Correlation between the peripapillary RNFL thickness and the duration of illness was analyzed using the Pearson correlation test. Among the schizophrenic patients, there was a significant reverse correlation between the overall and specifically in the superior quadrant region of the peripapillary RNFL thickness, as shown in Table 5. Similarly, there also were significant reverse correlations between macula thickness and macula volume with the duration of illness as shown in Table 5
Table 5
 
Correlation Between Peripapillary RNFL (μm), Macula Thickness (μm), and Macula Volume (mm3) With Duration of Illness (Years)
Table 5
 
Correlation Between Peripapillary RNFL (μm), Macula Thickness (μm), and Macula Volume (mm3) With Duration of Illness (Years)

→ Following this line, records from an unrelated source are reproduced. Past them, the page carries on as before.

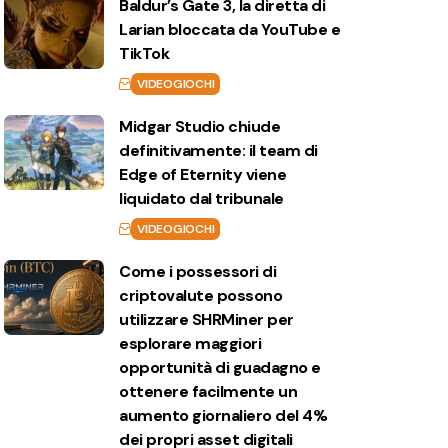
Baldur’s Gate 3, la diretta di
Larian bloccata da YouTube e
TikTok
VIDEOGIOCHI
Midgar Studio chiude
definitivamente: il team di
Edge of Eternity viene
liquidato dal tribunale
VIDEOGIOCHI
Come i possessori di
criptovalute possono
utilizzare SHRMiner per
esplorare maggiori
opportunità di guadagno e
ottenere facilmente un
aumento giornaliero del 4%
dei propri asset digitali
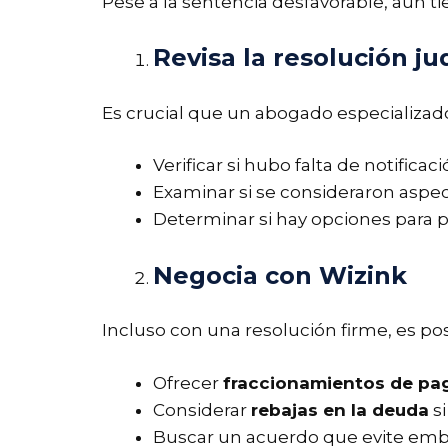
Pese a la sentencia desfavorable, aún t
Revisa la resolución jud
Es crucial que un abogado especializado
Verificar si hubo falta de notifica
Examinar si se consideraron aspec
Determinar si hay opciones para p
Negocia con Wizink
Incluso con una resolución firme, es po
Ofrecer
fraccionamientos de pa
Considerar
rebajas en la deuda
si
Buscar un acuerdo que evite emb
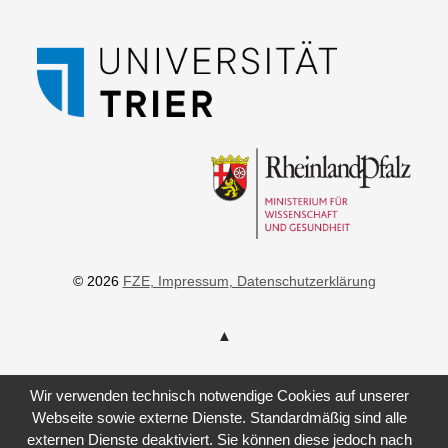
© 2026
FZE
, Impressum
, Datenschutzerklärung
Wir verwenden technisch notwendige Cookies auf unserer
Webseite sowie externe Dienste. Standardmäßig sind alle
externen Dienste deaktiviert. Sie können diese jedoch nach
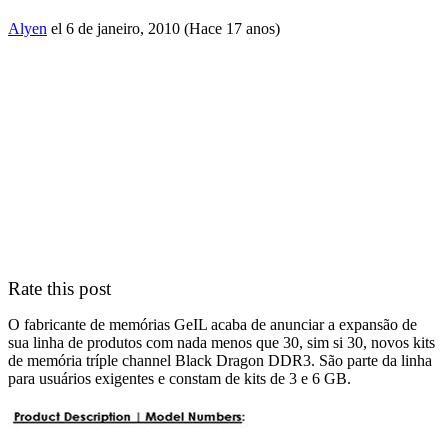
Alyen
el 6 de janeiro, 2010 (Hace 17 anos)
Rate this post
O fabricante de memórias GeIL acaba de anunciar a expansão de
sua linha de produtos com nada menos que 30, sim si 30, novos kits
de memória tríple channel Black Dragon DDR3. São parte da linha
para usuários exigentes e constam de kits de 3 e 6 GB.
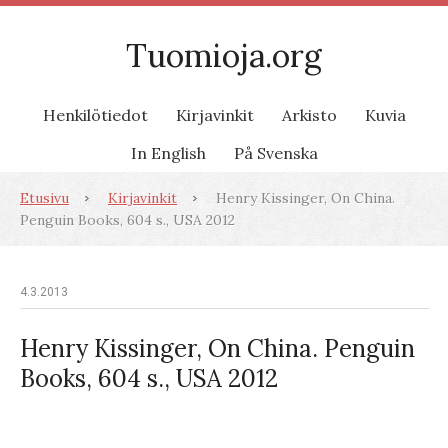
Tuomioja.org
Henkilötiedot
Kirjavinkit
Arkisto
Kuvia
In English
På Svenska
Etusivu
Kirjavinkit
Henry Kissinger, On China.
Penguin Books, 604 s., USA 2012
4.3.2013
Henry Kissinger, On China. Penguin
Books, 604 s., USA 2012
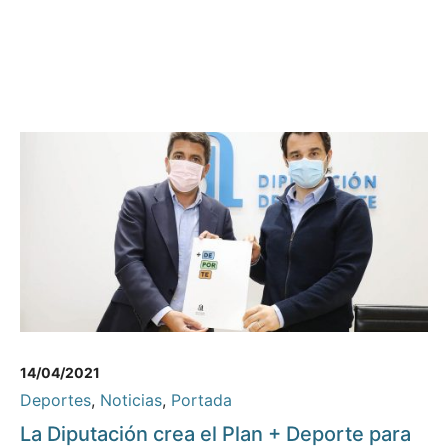
14/04/2021
Deportes
,
Noticias
,
Portada
La Diputación crea el Plan + Deporte para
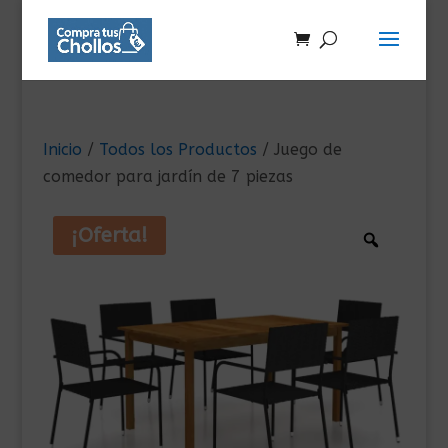
Inicio
/
Todos los Productos
/ Juego de
comedor para jardín de 7 piezas
¡Oferta!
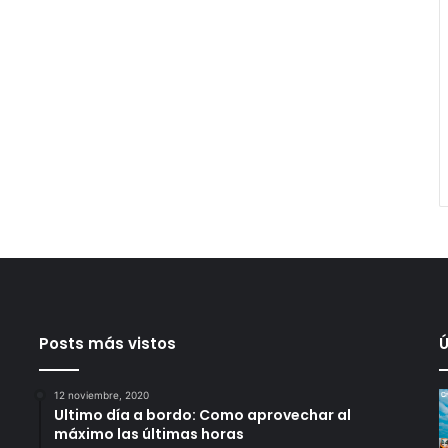
Posts más vistos
Ú
12 noviembre, 2020
Ultimo día a bordo: Como aprovechar al
máximo las últimas horas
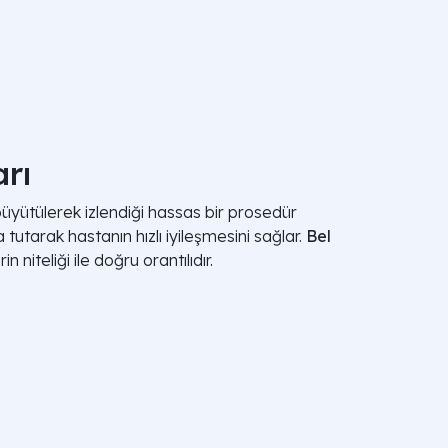
arı
 büyütülerek izlendiği hassas bir prosedür
utarak hastanın hızlı iyileşmesini sağlar.
Bel
 niteliği ile doğru orantılıdır.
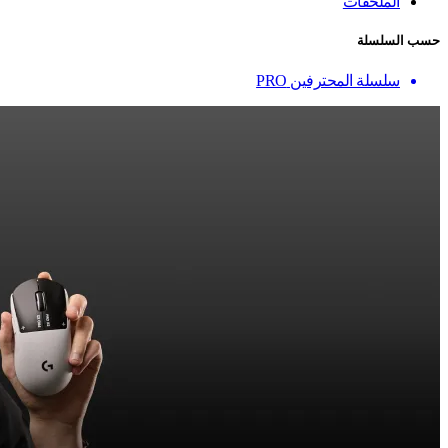
الملحقات
حسب السلسلة
سلسلة المحترفين PRO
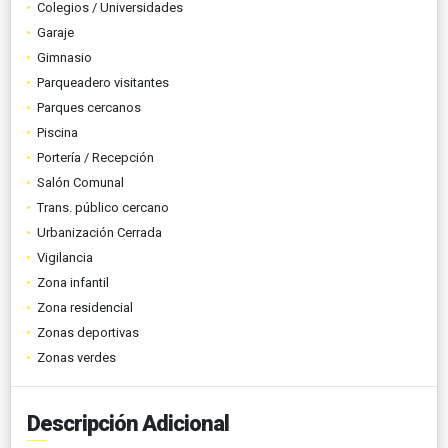
Colegios / Universidades
Garaje
Gimnasio
Parqueadero visitantes
Parques cercanos
Piscina
Portería / Recepción
Salón Comunal
Trans. público cercano
Urbanización Cerrada
Vigilancia
Zona infantil
Zona residencial
Zonas deportivas
Zonas verdes
Descripción Adicional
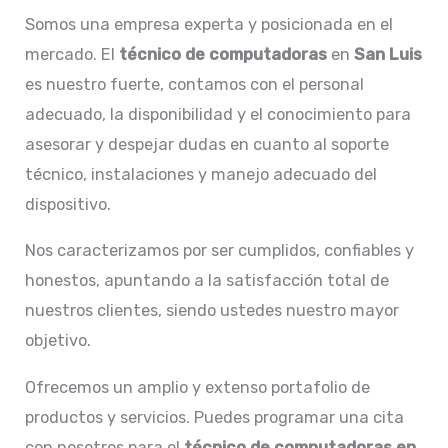
Somos una empresa experta y posicionada en el
mercado. El
técnico de computadoras
en
San Luis
es nuestro fuerte, contamos con el personal
adecuado, la disponibilidad y el conocimiento para
asesorar y despejar dudas en cuanto al soporte
técnico, instalaciones y manejo adecuado del
dispositivo.
Nos caracterizamos por ser cumplidos, confiables y
honestos, apuntando a la satisfacción total de
nuestros clientes, siendo ustedes nuestro mayor
objetivo.
Ofrecemos un amplio y extenso portafolio de
productos y servicios. Puedes programar una cita
con nosotros para el
técnico de computadoras en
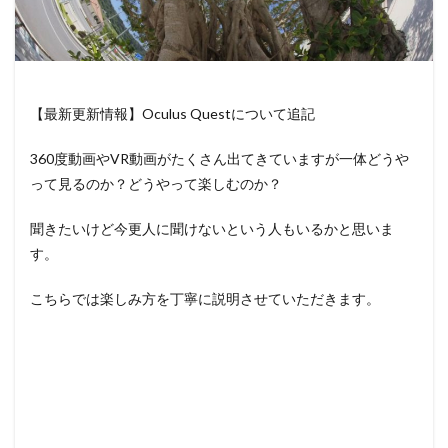
【最新更新情報】Oculus Questについて追記
360度動画やVR動画がたくさん出てきていますが一体どうや
って見るのか？どうやって楽しむのか？
聞きたいけど今更人に聞けないという人もいるかと思いま
す。
こちらでは楽しみ方を丁寧に説明させていただきます。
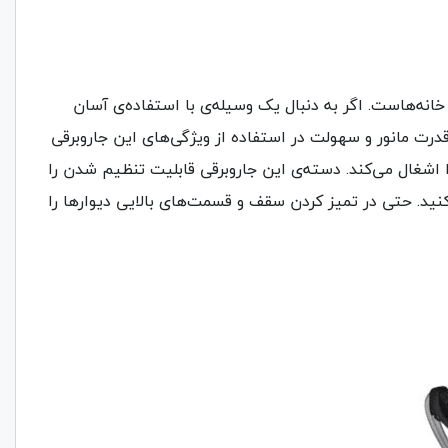
 خانه‌هاست. اگر به دنبال یک وسیله‌ی با استفاده‌ی آسان
درت مانور و سهولت در استفاده از ویژگی‌های این جاروبرقی
اشغال می‌کند. دسته‌ی این جاروبرقی قابلیت تنظیم شدن را
ه کنید. حتی در تمیز کردن سقف و قسمت‌های بالایی دیوارها را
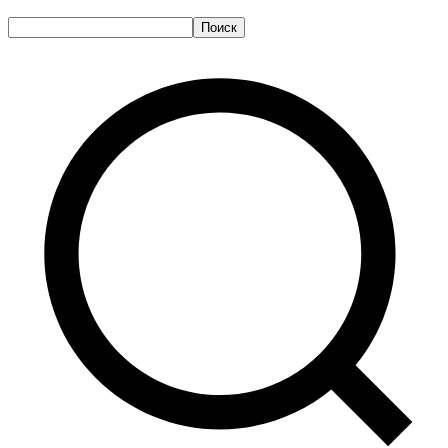
Поиск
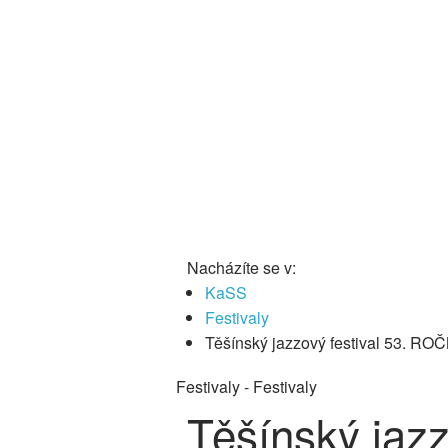
Nacházíte se v:
KaSS
Festivaly
Těšínský jazzový festival 53. RO
Festivaly
- Festivaly
Těšínský jaz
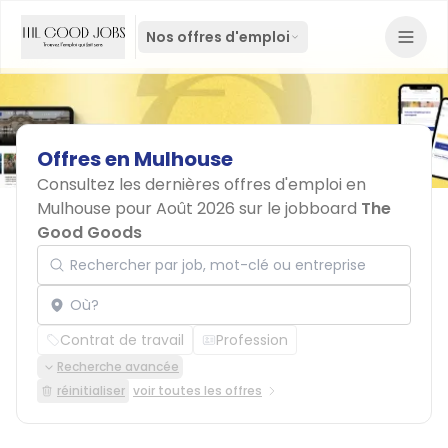
Nos offres d'emploi
Offres
en
Mulhouse
Consultez les dernières offres d'emploi en
Mulhouse pour Août 2026 sur le jobboard
The
Good Goods
Rechercher par job, mot-clé ou entreprise
Localisation
Contrat de travail
Profession
Recherche avancée
réinitialiser
voir toutes les offres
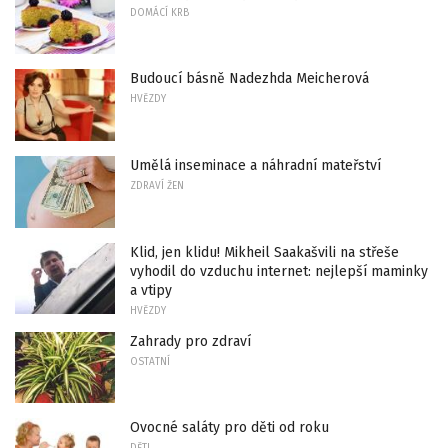
DOMÁCÍ KRB
Budoucí básně Nadezhda Meicherová
HVĚZDY
Umělá inseminace a náhradní mateřství
ZDRAVÍ ŽEN
Klid, jen klidu! Mikheil Saakašvili na střeše
vyhodil do vzduchu internet: nejlepší maminky
a vtipy
HVĚZDY
Zahrady pro zdraví
OSTATNÍ
Ovocné saláty pro děti od roku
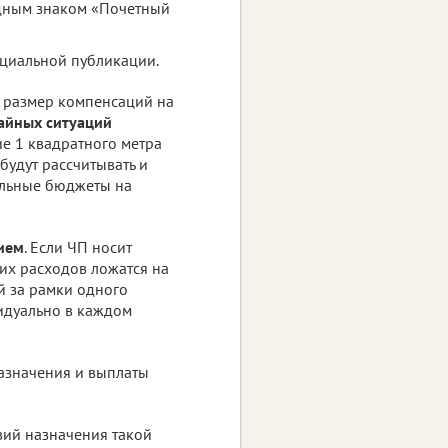
дным знаком «Почетный
ициальной публикации.
 размер компенсаций на
айных ситуаций
ие 1 квадратного метра
 будут рассчитывать и
альные бюджеты на
ием
. Если ЧП носит
их расходов ложатся на
й за рамки одного
видуально в каждом
азначения и выплаты
вий назначения такой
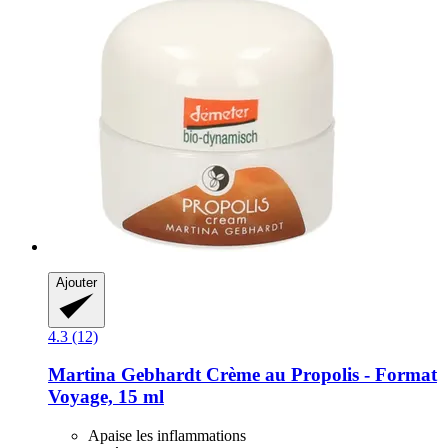
Ajouter
4.3 (12)
Martina Gebhardt
Crème au Propolis -​ Format
Voyage, 15 ml
Apaise les inflammations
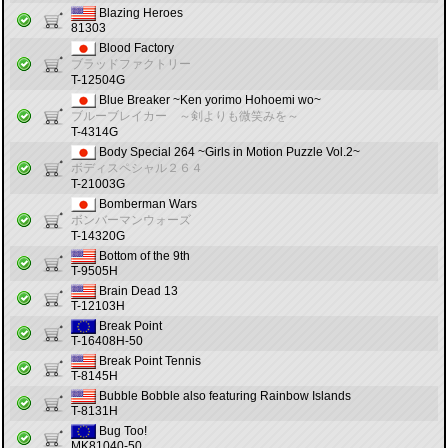
Blazing Heroes
81303
Blood Factory
ブラッドファクトリー
T-12504G
Blue Breaker ~Ken yorimo Hohoemi wo~
ブルーブレイカー ～剣よりも微笑みを～
T-4314G
Body Special 264 ~Girls in Motion Puzzle Vol.2~
ボディスペシャル２６４
T-21003G
Bomberman Wars
ボンバーマンウォーズ
T-14320G
Bottom of the 9th
T-9505H
Brain Dead 13
T-12103H
Break Point
T-16408H-50
Break Point Tennis
T-8145H
Bubble Bobble also featuring Rainbow Islands
T-8131H
Bug Too!
MK81040-50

Pearson Correlation P Value
Peripapillary RNFL thickness, μm
 Overall −0.364 0.048*
 Superior −0.449 0.013*
 Inferior −0.189 0.318
 Nasal −0.232 0.216
 Temporal −0.024 0.901
Macula thickness, μm
 Average thickness −0.385 0.036*
 Central thickness −0.253 0.178
 Average inner ring thickness −0.408 0.025*
 Average outer ring thickness −0.373 0.042*
 Macula volume, mm3 −0.362 0.049*
No correlation was noted between the overall peripapillary RNFL thickness (Pearson correlation −0.002, P = 0.992), macula thickness (Pearson correlation 0.053, P = 0.782), and macula volume (Pearson correlation 0.055, P = 0.771) with the PANSS score, suggesting no correlation of RNFL thickness with symptoms of disease. 
Discussion
Schizophrenia is a complex neurocognitive disorder. With clear evidence that there are early visual processing deficits in schizophrenia, 19,20 OCT evaluation of structural RNFL loss will be useful to determine if there is RNFL thinning, which may contribute to the deficits in visual perception and processing. 
In this case–control study, the RNFL thickness in the peripapillary and macula region was shown to be significantly thinner in schizophrenic patients compared to normal controls. The macula volume also was significantly reduced compared to normal controls. This correlated with previous neuroimaging studies that showed grey matter volume reduction in schizophrenic patients compared to healthy controls. 7,8 The new findings of this study support the evidence that schizophrenia is a progressive neurodegenerative disease, 1216 and that this degeneration is widespread and is measurable in the retina. 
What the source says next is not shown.